* [What needs to be done]: Transcribe every line from the one containing "Segment 'right lung" through the end of the records below, exactly, but not the pictures.

* [Recorded information]:
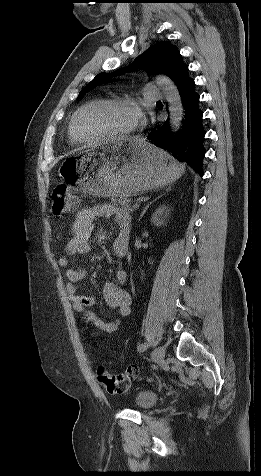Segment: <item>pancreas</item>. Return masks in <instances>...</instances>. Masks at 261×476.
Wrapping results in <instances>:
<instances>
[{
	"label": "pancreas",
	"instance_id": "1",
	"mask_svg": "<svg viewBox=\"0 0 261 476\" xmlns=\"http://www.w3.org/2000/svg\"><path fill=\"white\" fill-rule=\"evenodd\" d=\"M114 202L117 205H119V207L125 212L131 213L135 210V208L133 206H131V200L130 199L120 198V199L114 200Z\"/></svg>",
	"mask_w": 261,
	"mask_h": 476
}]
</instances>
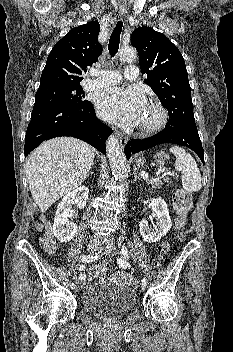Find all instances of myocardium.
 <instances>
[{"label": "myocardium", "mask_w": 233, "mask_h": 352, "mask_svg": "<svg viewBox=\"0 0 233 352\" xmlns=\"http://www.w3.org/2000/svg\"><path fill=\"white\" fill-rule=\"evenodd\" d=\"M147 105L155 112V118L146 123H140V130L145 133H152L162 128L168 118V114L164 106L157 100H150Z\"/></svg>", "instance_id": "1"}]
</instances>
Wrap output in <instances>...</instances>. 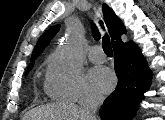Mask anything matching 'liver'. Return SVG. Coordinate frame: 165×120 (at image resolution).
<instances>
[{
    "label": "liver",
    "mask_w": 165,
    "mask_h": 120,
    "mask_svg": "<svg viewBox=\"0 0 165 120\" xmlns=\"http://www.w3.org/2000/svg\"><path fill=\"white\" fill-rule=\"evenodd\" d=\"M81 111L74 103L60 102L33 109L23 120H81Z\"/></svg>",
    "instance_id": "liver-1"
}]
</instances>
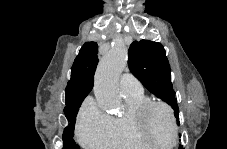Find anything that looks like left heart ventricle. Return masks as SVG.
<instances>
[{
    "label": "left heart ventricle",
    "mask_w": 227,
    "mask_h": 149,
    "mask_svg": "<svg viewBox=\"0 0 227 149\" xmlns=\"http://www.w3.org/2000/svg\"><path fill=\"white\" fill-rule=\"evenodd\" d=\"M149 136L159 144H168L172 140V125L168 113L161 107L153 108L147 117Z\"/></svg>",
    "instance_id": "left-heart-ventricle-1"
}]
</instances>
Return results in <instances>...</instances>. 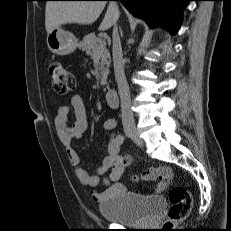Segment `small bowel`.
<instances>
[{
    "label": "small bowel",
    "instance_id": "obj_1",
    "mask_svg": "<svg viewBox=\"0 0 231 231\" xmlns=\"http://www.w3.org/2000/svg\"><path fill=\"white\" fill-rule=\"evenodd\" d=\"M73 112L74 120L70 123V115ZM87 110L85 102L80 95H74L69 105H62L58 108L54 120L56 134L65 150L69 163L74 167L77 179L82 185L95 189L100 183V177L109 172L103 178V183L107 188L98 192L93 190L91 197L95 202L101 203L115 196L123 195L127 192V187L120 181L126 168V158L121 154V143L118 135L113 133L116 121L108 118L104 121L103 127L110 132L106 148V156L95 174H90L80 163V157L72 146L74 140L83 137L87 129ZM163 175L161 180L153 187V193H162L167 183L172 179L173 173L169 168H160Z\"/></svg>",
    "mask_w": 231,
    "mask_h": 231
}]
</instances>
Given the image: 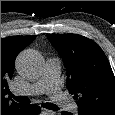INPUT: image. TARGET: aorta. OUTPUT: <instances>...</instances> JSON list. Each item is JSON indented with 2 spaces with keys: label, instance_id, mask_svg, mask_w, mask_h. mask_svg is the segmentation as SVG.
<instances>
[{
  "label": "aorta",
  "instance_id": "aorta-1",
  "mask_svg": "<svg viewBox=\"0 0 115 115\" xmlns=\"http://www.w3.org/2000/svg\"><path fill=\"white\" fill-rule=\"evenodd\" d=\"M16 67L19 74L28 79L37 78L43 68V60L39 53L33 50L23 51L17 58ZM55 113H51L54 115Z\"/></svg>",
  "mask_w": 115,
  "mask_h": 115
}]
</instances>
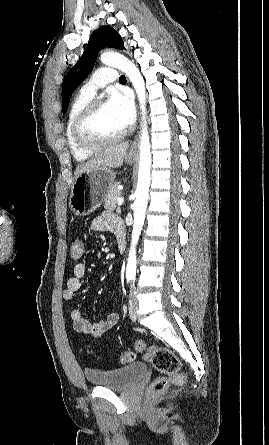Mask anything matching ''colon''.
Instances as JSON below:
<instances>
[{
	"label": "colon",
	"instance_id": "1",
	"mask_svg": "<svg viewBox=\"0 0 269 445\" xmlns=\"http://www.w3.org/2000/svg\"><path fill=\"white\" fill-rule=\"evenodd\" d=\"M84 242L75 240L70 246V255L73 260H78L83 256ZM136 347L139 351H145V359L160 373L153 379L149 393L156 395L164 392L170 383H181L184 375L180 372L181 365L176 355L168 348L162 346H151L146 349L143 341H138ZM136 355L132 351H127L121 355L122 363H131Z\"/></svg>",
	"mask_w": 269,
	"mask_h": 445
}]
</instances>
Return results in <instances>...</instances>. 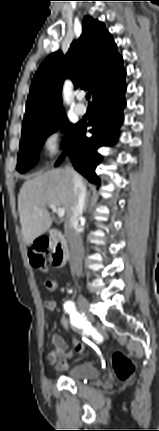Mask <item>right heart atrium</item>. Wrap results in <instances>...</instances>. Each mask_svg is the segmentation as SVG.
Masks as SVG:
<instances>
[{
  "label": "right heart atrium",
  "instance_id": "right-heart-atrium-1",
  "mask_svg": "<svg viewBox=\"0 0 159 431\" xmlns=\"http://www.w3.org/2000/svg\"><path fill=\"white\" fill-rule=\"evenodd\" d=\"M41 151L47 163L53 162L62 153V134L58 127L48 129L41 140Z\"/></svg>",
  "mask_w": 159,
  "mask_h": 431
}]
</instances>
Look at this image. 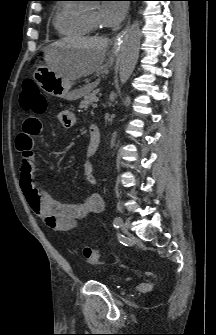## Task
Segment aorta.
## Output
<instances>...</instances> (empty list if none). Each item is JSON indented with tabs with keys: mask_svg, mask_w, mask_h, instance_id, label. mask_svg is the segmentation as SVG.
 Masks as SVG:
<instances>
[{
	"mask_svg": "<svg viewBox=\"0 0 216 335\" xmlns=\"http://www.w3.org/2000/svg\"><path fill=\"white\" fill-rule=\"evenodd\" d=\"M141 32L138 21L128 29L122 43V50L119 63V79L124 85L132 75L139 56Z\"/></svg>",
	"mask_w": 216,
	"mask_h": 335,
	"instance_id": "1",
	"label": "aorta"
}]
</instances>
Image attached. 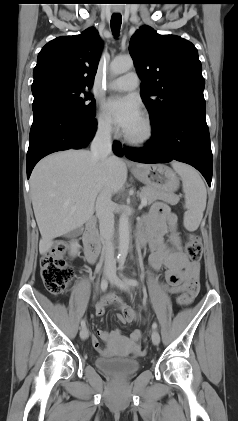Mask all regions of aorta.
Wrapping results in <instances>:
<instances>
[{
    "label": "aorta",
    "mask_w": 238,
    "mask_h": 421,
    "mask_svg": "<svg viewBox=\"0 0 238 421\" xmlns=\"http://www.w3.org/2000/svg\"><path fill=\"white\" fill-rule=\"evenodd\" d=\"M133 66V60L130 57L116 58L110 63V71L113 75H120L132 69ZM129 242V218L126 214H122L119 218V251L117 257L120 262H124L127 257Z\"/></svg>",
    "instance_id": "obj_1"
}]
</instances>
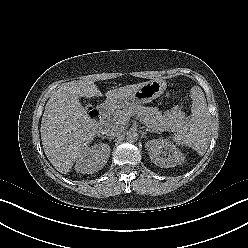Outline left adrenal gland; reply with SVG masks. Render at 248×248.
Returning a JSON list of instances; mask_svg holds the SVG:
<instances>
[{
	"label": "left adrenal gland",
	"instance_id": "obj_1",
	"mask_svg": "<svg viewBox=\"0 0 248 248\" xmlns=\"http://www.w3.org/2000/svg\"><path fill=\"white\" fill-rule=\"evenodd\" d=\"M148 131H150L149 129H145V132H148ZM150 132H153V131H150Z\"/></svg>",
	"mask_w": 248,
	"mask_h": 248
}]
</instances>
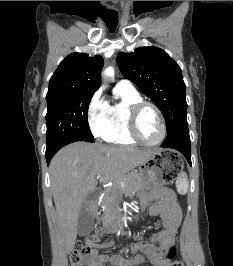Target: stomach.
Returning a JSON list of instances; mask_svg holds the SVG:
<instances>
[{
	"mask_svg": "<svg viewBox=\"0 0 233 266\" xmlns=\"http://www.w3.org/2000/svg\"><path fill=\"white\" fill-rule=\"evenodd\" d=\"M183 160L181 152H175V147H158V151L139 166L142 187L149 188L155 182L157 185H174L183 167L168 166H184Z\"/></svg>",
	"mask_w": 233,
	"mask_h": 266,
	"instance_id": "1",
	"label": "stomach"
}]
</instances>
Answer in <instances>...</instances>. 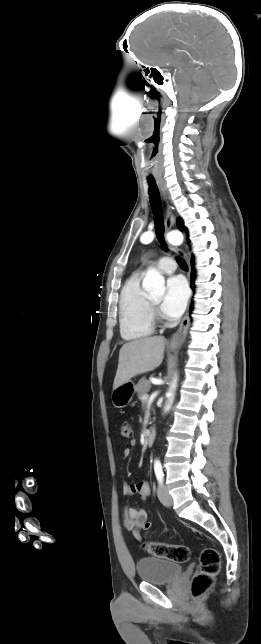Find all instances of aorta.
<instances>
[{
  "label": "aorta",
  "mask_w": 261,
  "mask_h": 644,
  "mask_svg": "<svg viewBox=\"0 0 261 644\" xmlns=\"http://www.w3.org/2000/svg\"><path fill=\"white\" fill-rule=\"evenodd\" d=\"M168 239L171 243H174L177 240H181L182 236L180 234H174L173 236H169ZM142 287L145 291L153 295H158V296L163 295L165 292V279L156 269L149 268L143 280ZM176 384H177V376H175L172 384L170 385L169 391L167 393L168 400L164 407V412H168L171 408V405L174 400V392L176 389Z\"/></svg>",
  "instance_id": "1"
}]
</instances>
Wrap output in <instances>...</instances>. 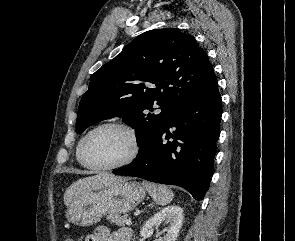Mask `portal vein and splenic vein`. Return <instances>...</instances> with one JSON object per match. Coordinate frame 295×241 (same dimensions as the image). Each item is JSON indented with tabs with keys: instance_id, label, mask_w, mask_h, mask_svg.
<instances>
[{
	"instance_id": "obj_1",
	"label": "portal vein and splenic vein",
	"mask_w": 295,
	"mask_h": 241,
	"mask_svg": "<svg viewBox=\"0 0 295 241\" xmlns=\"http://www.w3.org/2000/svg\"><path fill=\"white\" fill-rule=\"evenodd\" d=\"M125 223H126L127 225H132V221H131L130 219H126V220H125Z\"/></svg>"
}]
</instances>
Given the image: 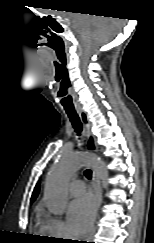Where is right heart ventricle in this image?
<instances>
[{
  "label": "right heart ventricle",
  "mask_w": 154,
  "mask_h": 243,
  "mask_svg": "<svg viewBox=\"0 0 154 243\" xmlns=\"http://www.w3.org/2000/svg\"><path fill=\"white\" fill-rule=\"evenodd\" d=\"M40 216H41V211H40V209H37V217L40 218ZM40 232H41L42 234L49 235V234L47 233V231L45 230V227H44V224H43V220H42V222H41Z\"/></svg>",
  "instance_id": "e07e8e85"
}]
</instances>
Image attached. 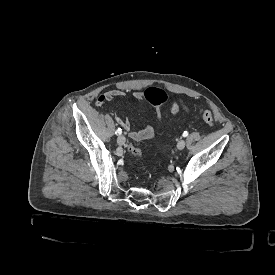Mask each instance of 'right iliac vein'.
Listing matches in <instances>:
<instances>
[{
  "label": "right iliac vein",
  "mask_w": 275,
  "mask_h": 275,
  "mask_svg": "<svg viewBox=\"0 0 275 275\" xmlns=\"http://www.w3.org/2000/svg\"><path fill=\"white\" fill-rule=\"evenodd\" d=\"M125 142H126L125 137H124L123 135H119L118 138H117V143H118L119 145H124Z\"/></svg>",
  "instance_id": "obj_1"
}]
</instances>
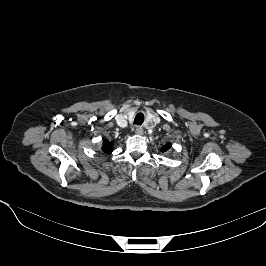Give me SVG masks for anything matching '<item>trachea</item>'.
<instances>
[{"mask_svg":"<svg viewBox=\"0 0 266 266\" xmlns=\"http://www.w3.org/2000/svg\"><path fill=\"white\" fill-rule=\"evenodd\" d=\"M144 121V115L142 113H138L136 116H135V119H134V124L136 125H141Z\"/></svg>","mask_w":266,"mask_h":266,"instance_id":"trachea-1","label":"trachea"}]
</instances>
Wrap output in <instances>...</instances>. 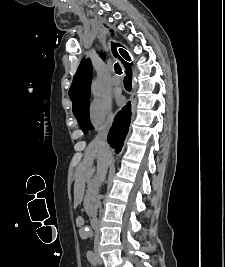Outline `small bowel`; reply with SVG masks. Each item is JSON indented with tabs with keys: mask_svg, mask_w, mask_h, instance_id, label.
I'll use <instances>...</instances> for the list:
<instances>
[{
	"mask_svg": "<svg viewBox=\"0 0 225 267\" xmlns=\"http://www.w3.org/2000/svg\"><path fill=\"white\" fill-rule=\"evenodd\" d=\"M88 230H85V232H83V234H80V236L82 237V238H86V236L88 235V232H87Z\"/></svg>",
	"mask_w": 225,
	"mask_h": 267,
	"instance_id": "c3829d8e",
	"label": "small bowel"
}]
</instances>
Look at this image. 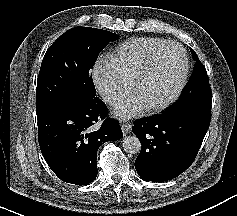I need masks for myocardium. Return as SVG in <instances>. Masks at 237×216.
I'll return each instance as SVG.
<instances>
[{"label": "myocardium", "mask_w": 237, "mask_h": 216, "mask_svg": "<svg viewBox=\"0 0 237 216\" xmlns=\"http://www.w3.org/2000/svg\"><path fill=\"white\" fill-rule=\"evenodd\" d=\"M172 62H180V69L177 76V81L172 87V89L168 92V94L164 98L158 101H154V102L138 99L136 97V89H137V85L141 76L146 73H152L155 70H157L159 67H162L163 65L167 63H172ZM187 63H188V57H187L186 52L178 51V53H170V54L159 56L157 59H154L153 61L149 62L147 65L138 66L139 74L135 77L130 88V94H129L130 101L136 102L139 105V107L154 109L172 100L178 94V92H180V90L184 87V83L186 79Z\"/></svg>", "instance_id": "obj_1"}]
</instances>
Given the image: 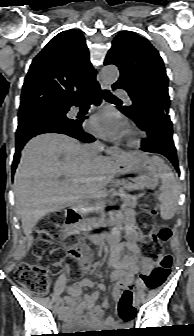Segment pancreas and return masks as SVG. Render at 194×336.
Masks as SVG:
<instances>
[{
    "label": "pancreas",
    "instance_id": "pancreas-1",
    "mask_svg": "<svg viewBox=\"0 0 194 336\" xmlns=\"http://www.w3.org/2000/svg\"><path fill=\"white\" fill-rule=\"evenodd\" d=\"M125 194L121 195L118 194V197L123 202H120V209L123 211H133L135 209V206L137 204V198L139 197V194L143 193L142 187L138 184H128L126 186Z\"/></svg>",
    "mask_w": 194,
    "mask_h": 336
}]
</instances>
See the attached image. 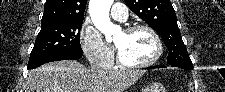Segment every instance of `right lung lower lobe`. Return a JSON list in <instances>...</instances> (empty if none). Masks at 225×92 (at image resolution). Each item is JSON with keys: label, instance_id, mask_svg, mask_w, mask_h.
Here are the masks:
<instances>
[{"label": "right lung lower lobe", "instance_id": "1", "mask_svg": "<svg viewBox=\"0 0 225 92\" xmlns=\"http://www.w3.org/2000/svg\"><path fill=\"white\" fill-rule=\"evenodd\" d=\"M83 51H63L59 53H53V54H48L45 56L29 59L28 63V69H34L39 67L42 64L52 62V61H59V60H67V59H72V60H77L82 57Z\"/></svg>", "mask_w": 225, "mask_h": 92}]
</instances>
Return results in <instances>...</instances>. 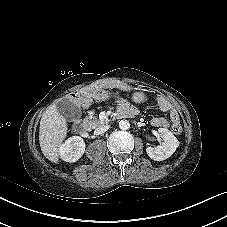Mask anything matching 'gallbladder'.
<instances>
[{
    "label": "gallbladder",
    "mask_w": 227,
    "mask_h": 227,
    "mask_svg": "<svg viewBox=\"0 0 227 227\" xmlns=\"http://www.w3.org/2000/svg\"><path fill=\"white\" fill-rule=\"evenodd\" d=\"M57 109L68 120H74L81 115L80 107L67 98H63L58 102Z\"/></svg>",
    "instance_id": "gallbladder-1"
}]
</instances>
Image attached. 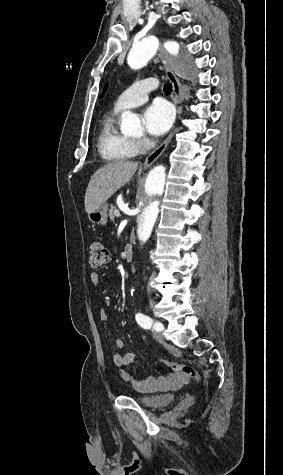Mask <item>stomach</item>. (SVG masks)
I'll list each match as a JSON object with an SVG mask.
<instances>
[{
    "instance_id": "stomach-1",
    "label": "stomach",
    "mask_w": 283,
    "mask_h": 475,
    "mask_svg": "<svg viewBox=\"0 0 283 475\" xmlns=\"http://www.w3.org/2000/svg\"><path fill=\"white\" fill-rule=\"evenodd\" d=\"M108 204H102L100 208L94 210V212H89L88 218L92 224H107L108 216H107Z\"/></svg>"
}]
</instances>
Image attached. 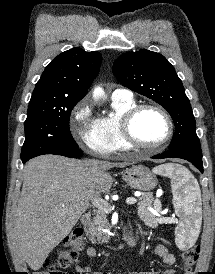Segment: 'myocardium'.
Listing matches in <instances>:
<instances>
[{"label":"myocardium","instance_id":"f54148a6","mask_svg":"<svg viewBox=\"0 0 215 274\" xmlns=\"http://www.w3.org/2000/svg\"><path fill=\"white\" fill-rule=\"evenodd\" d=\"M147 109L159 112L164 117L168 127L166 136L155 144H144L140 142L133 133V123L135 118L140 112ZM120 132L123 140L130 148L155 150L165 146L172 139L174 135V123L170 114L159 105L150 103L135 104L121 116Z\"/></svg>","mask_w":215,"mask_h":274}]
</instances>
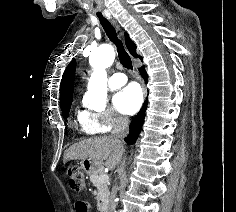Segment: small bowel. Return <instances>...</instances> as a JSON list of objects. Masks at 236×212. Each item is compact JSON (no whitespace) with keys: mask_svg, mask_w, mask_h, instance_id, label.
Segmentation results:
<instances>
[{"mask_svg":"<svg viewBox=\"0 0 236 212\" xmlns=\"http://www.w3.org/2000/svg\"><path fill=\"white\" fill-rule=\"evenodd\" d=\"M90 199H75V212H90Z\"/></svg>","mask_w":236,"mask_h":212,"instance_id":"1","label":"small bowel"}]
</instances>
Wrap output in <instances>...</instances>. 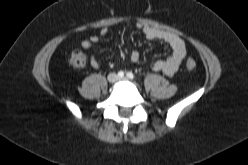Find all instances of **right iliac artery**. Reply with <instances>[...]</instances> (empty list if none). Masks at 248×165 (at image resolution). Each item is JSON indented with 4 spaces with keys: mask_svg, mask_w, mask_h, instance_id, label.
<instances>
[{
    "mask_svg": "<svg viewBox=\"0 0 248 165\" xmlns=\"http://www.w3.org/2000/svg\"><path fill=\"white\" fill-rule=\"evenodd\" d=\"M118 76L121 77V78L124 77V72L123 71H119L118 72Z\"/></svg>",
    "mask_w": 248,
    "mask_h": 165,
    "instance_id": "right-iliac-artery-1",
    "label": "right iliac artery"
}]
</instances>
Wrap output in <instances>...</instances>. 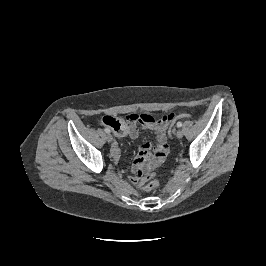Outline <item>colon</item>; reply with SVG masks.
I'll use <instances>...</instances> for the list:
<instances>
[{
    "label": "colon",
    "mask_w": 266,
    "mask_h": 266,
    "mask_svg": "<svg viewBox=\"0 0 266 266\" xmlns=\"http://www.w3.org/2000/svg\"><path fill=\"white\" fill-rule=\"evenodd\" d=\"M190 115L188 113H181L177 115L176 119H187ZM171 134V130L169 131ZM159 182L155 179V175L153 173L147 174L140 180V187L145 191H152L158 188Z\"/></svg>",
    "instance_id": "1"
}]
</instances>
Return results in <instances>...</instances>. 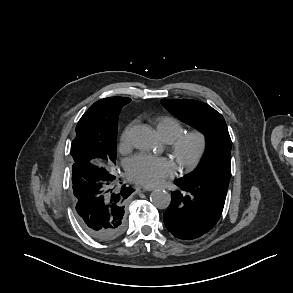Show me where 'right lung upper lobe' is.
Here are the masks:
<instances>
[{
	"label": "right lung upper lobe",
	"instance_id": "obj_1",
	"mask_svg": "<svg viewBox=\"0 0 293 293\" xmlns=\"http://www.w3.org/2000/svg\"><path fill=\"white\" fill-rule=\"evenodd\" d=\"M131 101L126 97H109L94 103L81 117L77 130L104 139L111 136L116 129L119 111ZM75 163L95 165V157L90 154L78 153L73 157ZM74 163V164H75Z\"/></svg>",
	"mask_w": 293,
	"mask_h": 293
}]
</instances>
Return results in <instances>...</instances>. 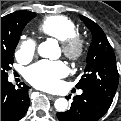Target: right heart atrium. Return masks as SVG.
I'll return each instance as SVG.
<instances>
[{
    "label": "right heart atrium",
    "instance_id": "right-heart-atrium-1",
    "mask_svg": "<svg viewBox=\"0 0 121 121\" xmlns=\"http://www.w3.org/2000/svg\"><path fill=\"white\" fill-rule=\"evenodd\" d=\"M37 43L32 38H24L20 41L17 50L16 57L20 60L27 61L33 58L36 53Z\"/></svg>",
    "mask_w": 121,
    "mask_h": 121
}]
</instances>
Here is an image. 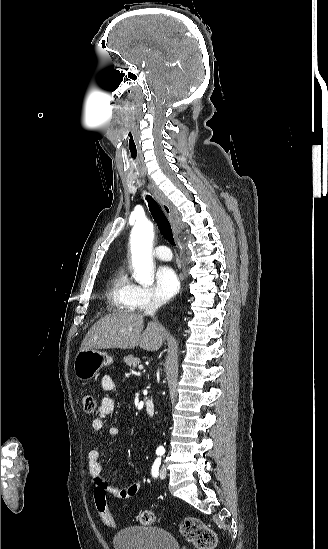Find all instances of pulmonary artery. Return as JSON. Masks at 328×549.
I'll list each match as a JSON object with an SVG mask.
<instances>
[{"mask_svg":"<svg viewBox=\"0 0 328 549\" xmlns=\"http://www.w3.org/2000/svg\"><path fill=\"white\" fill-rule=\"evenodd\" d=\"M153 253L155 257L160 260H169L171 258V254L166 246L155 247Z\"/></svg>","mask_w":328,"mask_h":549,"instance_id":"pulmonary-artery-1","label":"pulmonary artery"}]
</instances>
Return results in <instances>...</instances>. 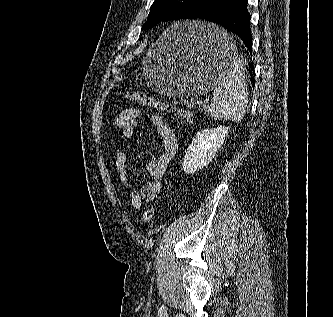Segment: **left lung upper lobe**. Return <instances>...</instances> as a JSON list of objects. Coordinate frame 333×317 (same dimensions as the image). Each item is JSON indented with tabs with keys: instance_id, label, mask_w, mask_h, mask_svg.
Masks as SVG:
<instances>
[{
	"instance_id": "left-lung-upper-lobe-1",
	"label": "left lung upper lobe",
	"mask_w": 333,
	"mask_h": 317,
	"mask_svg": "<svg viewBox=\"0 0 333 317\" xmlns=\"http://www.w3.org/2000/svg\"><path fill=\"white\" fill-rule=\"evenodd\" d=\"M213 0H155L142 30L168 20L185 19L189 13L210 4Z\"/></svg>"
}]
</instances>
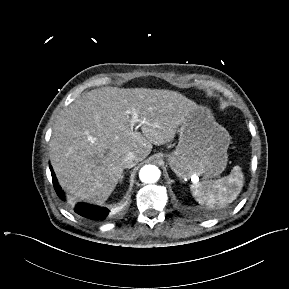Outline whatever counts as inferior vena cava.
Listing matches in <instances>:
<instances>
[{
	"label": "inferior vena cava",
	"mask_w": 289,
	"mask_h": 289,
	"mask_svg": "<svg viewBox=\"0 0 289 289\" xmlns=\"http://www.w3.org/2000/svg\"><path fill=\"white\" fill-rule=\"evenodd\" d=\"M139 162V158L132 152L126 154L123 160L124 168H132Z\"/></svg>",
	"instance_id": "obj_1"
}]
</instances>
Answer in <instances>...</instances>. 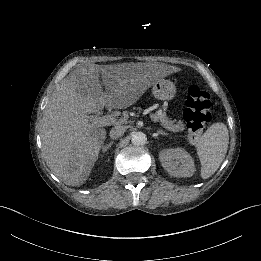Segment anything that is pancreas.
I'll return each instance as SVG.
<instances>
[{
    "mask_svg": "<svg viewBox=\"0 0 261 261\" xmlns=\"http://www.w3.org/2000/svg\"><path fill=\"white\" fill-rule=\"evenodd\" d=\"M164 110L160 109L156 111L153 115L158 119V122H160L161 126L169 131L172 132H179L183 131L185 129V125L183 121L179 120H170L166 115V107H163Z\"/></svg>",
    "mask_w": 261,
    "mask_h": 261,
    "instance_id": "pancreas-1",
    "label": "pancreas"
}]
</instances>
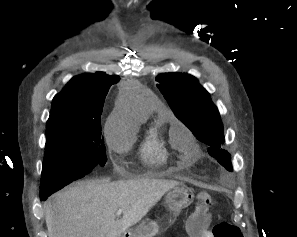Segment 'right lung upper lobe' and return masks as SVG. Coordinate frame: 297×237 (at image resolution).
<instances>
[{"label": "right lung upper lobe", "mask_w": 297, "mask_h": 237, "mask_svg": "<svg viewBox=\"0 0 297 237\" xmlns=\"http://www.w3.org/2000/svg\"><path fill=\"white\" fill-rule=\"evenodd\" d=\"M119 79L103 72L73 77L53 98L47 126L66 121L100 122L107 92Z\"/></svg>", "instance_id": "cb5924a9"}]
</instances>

* [Solved exercise]:
Segment 'right lung upper lobe' and return masks as SVG. Coordinate frame: 297×237 (at image resolution).
<instances>
[{"label": "right lung upper lobe", "mask_w": 297, "mask_h": 237, "mask_svg": "<svg viewBox=\"0 0 297 237\" xmlns=\"http://www.w3.org/2000/svg\"><path fill=\"white\" fill-rule=\"evenodd\" d=\"M119 79L103 72L73 77L53 98L47 126L66 121L100 122L107 92Z\"/></svg>", "instance_id": "cb5924a9"}]
</instances>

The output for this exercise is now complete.